Drive thirty minutes in any direction and you were in a world of scrub brush and sand and heat that could drop a man in hours.

Drive half an hour and enter a world where no one could find lost body.

The van slowed. Gravel crunched under the tires. They stopped.

The back doors opened and sunlight flooded in so bright that Amani squeezed his eyes shut.

The sharks spilled out, groaning and stretching, and then one of the bigger ones reached into the cage.

The latch clicked. Hands grabbed his bound wrists and dragged him across the metal floor and out into the open air.

He landed on his side on hard-packed dirt.

The impact knocked the wind out of him and sent a bolt of pain through his already-aching shoulder.

The silver collar burned like never before as his neck jerked back and forth.

Before he could orient himself, he was yanked up by the binding ropes.

The world swam around him, too bright, too hot.

The ground tilted under him as the drug, pain and the sudden jostling fought for dominance.

"You three!
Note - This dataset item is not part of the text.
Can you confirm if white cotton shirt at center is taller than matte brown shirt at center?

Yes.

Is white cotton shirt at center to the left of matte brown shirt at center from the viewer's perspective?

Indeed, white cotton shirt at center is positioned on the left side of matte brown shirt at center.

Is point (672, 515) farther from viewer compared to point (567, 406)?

Don't you dare hurt him!"

The voice came from somewhere ahead. It was smooth and oddly musical, with a cadence that reminded Amani of a bird's call, precise, carrying, pitched to be heard across open space.

"He's to be my mate, after all."

Amani's stomach dropped through the floor of the world.

The sharks released him, laying him on the hot sand. He blinked against the sun until his vision cleared.

The man walking toward him was tall and lean, with long white hair tied back from his face and flowing down his shoulders.

Old, at least forty years older than Amani, maybe more, but he moved with a grace that seemed to contradict his age, each step precise and fluid, like a bird picking its way across water.

It was only in his hands that the years showed.

They were weathered, crippled things, the fingers twisted and the knuckles swollen, and they looked like they belonged to a much older man.

He walked up to Amani and laid a bony finger along his jaw. The touch was light but proprietary, the touch of someone inspecting something they'd purchased. Amani held still. His training held him still.

"He's beautiful," the man told the sharks. His voice had the hushed quality of someone looking at a painting in a museum. "He'll be a perfect mate to stay with me while I pass from this world. You've done well. Check your bank account, the money is all there."